De forma simples, podemos definir a coisa julgada como a imutabilidade e indiscutibilidade da sentença, em virtude do trânsito em julgado da decisão. Que são qualidades constantes da definição positivada da coisa julgada.

A imutabilidade corresponde como consequência à impossibilidade de rediscussão da lide já julgada, o que se dá com a proibição de propositura de ação idêntica àquela já decidida anteriormente? Este seria o aspecto negativo da coisa julgada.

A indiscutibilidade tem o condão de fazer com que, em futuros processos, a conclusão a que anteriormente se chegou seja observada e respeitada. Este seria o aspecto positivo da coisa julgada.

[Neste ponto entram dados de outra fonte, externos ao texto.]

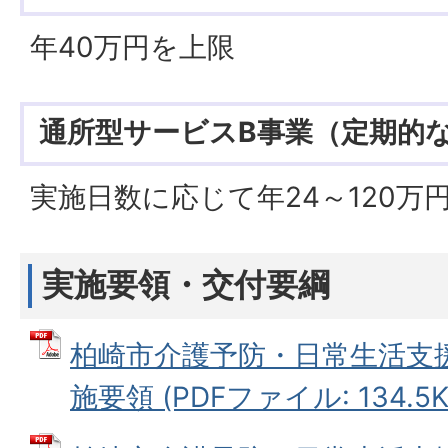
年40万円を上限
通所型サービスB事業（定期的
実施日数に応じて年24～120万
実施要領・交付要綱
柏崎市介護予防・日常生活支
施要領 (PDFファイル: 134.5K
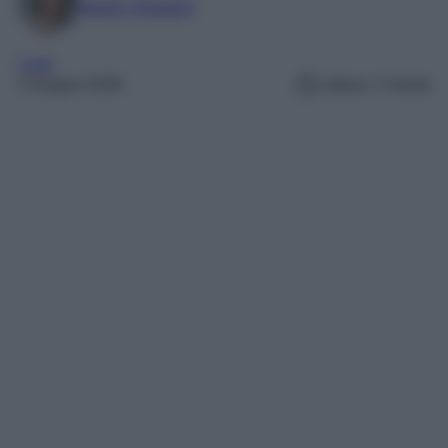
Marta Vitulano
Look
3 Giugno 2026
Lettura: 2 minuti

A coisa julgada é, seguramente, um dos temas mais complexos do direito processual. Realmente são raros e poucos os pontos de concordância em doutrina, e não há consenso nem mesmo quanto à nomenclatura e conceito do instituto.

Liebman que era um dos maiores estudiosos do tema, já afirmava que a coisa julgada é um misterioso instituto, e Barbosa Moreira aponta que os problemas crescem na mesma proporção em que os juristas se fadigam na procura de soluções.

A coisa julgada ou quieta non movere (que em tradução tosca seria não mexa com quem está quieto). Mas derivou do brocardo que deu origem à expressão stare decisis é assim redigido: stare decisis et non quieta movere.

Calmon de Passos foi o doutrinador que muito bem discorreu sobre o tema, e deixou in litteris a lição:
              "Questão é toda controvérsia que se constitui no bojo de um processo. Controvérsia a respeito de fato (questão de fato) ou relativa a direito (questão de direito)”.